Os tumultos, que começaram às 18h00 locais, 22h00 em Lisboa, junto ao Teatro Municipal, na Praça Ramos de Azevedo, centro da capital paulista, estenderam-se rapidamente por outros pontos da cidade, como a Rua São Bento, as avenidas 23 de maio e 9 de julho, e só terminaram mais de duas horas depois na Avenida Paulista.
Ao longo dessas duas horas ocorreram vários embates e houve excessos tanto por parte dos manifestantes, que vandalizaram sinais, autocarros, bancas de jornais, estações do metropolitano e até um centro comercial, quanto por parte da polícia, que usou de extrema violência.
Os confrontos mais graves ocorreram após os manifestantes, cerca de 2000, segundo a polícia, ou 5000, segundo os organizadores do protesto, interromperem o trânsito na Avenida 23 de maio, na chamada 'Ligação Norte-Sul', na 9 de julho e, finalmente, na Avenida Paulista, onde houve uma indescritível batalha campal.
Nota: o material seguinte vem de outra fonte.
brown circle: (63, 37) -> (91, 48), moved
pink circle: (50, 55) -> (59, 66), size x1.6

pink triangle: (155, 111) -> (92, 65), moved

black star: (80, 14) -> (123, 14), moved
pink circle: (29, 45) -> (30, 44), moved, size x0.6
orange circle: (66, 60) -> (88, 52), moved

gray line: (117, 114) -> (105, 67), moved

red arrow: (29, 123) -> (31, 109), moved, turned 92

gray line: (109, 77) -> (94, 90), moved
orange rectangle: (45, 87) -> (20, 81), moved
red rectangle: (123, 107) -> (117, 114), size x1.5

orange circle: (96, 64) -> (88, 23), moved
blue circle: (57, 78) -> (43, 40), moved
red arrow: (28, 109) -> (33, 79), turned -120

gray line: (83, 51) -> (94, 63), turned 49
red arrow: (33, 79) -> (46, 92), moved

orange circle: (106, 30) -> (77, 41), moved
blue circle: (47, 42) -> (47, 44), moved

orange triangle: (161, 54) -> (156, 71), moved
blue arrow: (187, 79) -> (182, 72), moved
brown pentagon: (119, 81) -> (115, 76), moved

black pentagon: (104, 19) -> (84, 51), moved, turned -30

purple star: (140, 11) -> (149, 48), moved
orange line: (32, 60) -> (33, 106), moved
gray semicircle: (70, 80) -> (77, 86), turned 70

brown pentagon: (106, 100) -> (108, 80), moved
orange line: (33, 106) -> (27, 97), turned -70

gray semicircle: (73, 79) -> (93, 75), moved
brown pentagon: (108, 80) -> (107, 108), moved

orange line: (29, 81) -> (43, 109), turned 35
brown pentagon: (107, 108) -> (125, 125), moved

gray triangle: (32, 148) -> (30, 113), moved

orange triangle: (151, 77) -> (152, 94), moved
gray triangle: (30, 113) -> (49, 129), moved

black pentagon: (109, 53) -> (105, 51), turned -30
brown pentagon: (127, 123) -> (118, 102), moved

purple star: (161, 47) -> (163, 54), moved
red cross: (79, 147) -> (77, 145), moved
Os manifestantes, depois de terem sido dispersados pela polícia ao fecharem a Paulista junto ao Museu de Arte de São Paulo, MASP, e de terem depredado as estações do metropolitano Trianon, Brigadeiro e Vergueiro, voltaram a concentrar-se algumas centenas de metros adiante, em frente ao Shopping Paulista, e fizeram barricadas incendiando cones de sinalização do trânsito e outros materiais.
A tropa de choque, com mais de 300 homens, carregou usando bombas de efeito moral e de gás lacrimogéneo, sprays de pimenta e balas de borracha e bateu com gosto em quem estava na frente, mesmo sem oferecer resistência ou já dominado.
Durante a refrega, vidros do elegante centro comercial e até de um carro que estava exposto no shopping para uma promoção foram destruidos.
Milhares de pessoas apanhadas no meio da confusão na hora de regressarem a casa tiveram que se proteger onde e como puderam, tanto para não serem atingidas pelas pedras e objetos arremessados pelos manifestantes quanto pelas sucessivas cargas policiais, houve grandes transtornos nos transportes e formaram-se gigantescos congestionamentos.
Tudo isso poderá repetir-se nesta sexta-feira, pois o mesmo movimento marcou para o final do dia uma nova manifestação, que pretende reunir ainda mais gente e protestar agora também contra a atuação da polícia.